** Opening Supplied records block **

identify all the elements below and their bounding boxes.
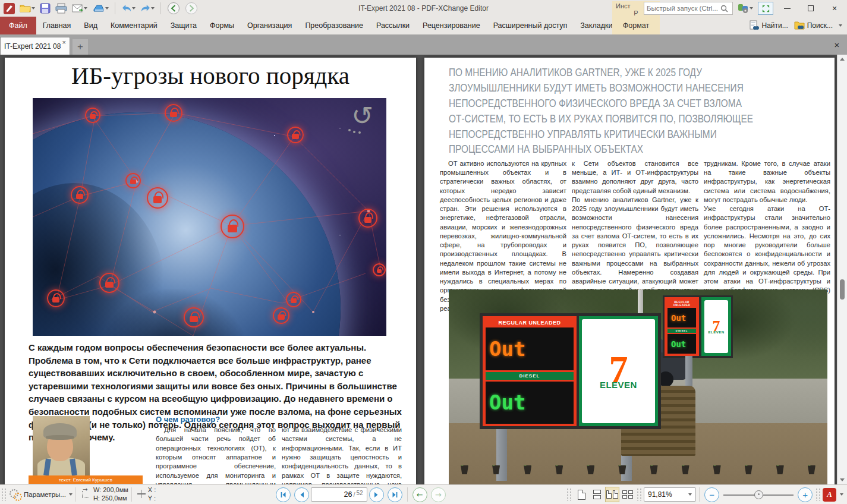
undo-button[interactable] xyxy=(120,1,137,15)
padlock-icon xyxy=(85,108,100,123)
menu-organize[interactable]: Организация xyxy=(241,17,298,34)
email-button[interactable] xyxy=(71,1,89,15)
gas-price-sign-main: REGULAR UNLEADED Out DIESEL Out 7 ELEVEN xyxy=(480,313,661,429)
gas-price-sign-far: REGULAR UNLEADED Out DIESEL Out 7 ELEVEN xyxy=(663,295,733,358)
find-button[interactable]: Найти... xyxy=(750,20,788,31)
search-folder-icon xyxy=(794,21,805,30)
history-forward-button[interactable]: → xyxy=(431,487,446,502)
zoom-level-dropdown[interactable]: 91,81% xyxy=(644,487,696,502)
zoom-slider[interactable] xyxy=(723,487,794,502)
history-back-button[interactable]: ← xyxy=(413,487,427,502)
padlock-icon xyxy=(358,209,377,228)
parameters-dropdown[interactable]: Параметры... xyxy=(24,491,73,498)
right-page-column-3: трудникам. Кроме того, в случае атаки на… xyxy=(704,159,830,304)
padlock-icon xyxy=(165,104,182,122)
menu-accessibility[interactable]: Расширенный доступ xyxy=(487,17,574,34)
page-number-input[interactable]: 26 / 52 xyxy=(311,487,367,502)
app-window: IT-Expert 2021 08 - PDF-XChange Editor И… xyxy=(0,0,847,504)
pull-quote-headline: ПО МНЕНИЮ АНАЛИТИКОВ GARTNER, УЖЕ К 2025… xyxy=(449,65,826,158)
scroll-down-icon[interactable] xyxy=(839,477,845,483)
scroll-up-icon[interactable] xyxy=(839,56,845,62)
chevron-down-icon[interactable] xyxy=(840,493,843,496)
tab-close-icon[interactable]: × xyxy=(62,39,66,46)
menu-comment[interactable]: Комментарий xyxy=(104,17,164,34)
layout-two-page-continuous-button[interactable] xyxy=(621,487,635,502)
save-button[interactable] xyxy=(39,1,52,15)
padlock-icon xyxy=(184,307,204,327)
gear-icon xyxy=(8,488,21,501)
page-left: ИБ-угрозы нового порядка xyxy=(5,58,416,484)
new-tab-button[interactable]: + xyxy=(73,39,88,55)
padlock-icon xyxy=(71,186,89,204)
quick-launch-input[interactable] xyxy=(647,5,720,12)
last-page-button[interactable] xyxy=(388,487,402,502)
menu-review[interactable]: Рецензирование xyxy=(416,17,487,34)
zoom-slider-thumb[interactable] xyxy=(754,490,763,499)
padlock-icon xyxy=(373,263,386,276)
layout-single-page-button[interactable] xyxy=(574,487,588,502)
redo-button[interactable] xyxy=(139,1,156,15)
menu-home[interactable]: Главная xyxy=(36,17,78,34)
page-right: ПО МНЕНИЮ АНАЛИТИКОВ GARTNER, УЖЕ К 2025… xyxy=(424,58,835,484)
scan-button[interactable] xyxy=(91,1,110,15)
padlock-icon xyxy=(125,173,141,188)
chevron-down-icon[interactable] xyxy=(839,24,842,27)
author-caption: текст: Евгений Курышев xyxy=(29,475,143,484)
search-icon xyxy=(720,5,728,12)
rotate-page-icon[interactable]: ↺ xyxy=(351,103,373,129)
open-file-button[interactable] xyxy=(18,1,36,15)
document-viewport[interactable]: ИБ-угрозы нового порядка xyxy=(0,55,847,484)
menu-format-tab[interactable]: Формат xyxy=(612,17,660,34)
cursor-position-icon xyxy=(137,489,146,500)
padlock-icon xyxy=(147,187,168,209)
hero-image-earth-padlocks: ↺ xyxy=(33,98,386,336)
menu-file[interactable]: Файл xyxy=(0,17,36,34)
article-title: ИБ-угрозы нового порядка xyxy=(5,61,416,90)
toolbar-grip[interactable] xyxy=(815,488,821,501)
close-button[interactable]: × xyxy=(824,1,845,15)
search-files-button[interactable]: Поиск... xyxy=(794,21,833,30)
ui-options-button[interactable] xyxy=(736,1,754,15)
menu-view[interactable]: Вид xyxy=(77,17,104,34)
quick-launch-search[interactable] xyxy=(644,2,733,15)
maximize-button[interactable] xyxy=(801,1,821,15)
menu-protect[interactable]: Защита xyxy=(164,17,203,34)
nav-forward-button[interactable] xyxy=(184,1,199,15)
first-page-button[interactable] xyxy=(276,487,291,502)
left-page-column-2: ют за взаимодействие с физическими частя… xyxy=(282,426,402,484)
toolbar-grip[interactable] xyxy=(1,488,7,501)
page-size-icon xyxy=(81,489,92,500)
toolbar-grip[interactable] xyxy=(637,488,643,501)
vertical-scrollbar[interactable] xyxy=(837,55,847,484)
adobe-pdf-icon[interactable]: A xyxy=(823,488,836,502)
zoom-in-button[interactable]: + xyxy=(798,487,813,502)
layout-two-page-button[interactable] xyxy=(605,487,619,502)
right-page-column-2: к Сети объектов становится все меньше, а… xyxy=(572,159,698,304)
toolbar-grip[interactable] xyxy=(566,488,572,501)
app-logo-icon xyxy=(2,1,16,15)
menu-forms[interactable]: Формы xyxy=(203,17,241,34)
document-tab[interactable]: IT-Expert 2021 08 × xyxy=(0,37,70,55)
padlock-icon xyxy=(273,307,289,324)
minimize-button[interactable] xyxy=(777,1,797,15)
document-tab-bar: IT-Expert 2021 08 × + × xyxy=(0,34,847,55)
rotate-dots-icon xyxy=(348,129,351,131)
fullscreen-button[interactable] xyxy=(758,2,773,15)
plant-pots-row xyxy=(449,465,827,474)
next-page-button[interactable] xyxy=(369,487,384,502)
padlock-icon xyxy=(287,127,304,143)
menu-convert[interactable]: Преобразование xyxy=(298,17,370,34)
nav-back-button[interactable] xyxy=(166,1,181,15)
page-size-readout: W: 200,0мм H: 250,0мм xyxy=(93,486,128,503)
layout-continuous-button[interactable] xyxy=(590,487,604,502)
zoom-out-button[interactable]: − xyxy=(704,487,719,502)
tabbar-close-button[interactable]: × xyxy=(830,38,843,51)
scrollbar-thumb[interactable] xyxy=(840,279,845,300)
section-heading: О чем разговор? xyxy=(156,415,275,424)
prev-page-button[interactable] xyxy=(294,487,309,502)
menu-mailings[interactable]: Рассылки xyxy=(370,17,416,34)
print-button[interactable] xyxy=(54,1,68,15)
title-bar: IT-Expert 2021 08 - PDF-XChange Editor И… xyxy=(0,0,847,17)
left-page-column-1: Для начала поясним, что по большей части… xyxy=(156,426,276,484)
window-title: IT-Expert 2021 08 - PDF-XChange Editor xyxy=(250,0,597,17)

** Closing Supplied records block **

Instructions for the task: Only the lines of the data holding the string "нового" are wanted; copy each of them.

Task response:
page-left: ИБ-угрозы нового порядка xyxy=(5,58,416,484)
document-viewport[interactable]: ИБ-угрозы нового порядка xyxy=(0,55,847,484)
article-title: ИБ-угрозы нового порядка xyxy=(5,61,416,90)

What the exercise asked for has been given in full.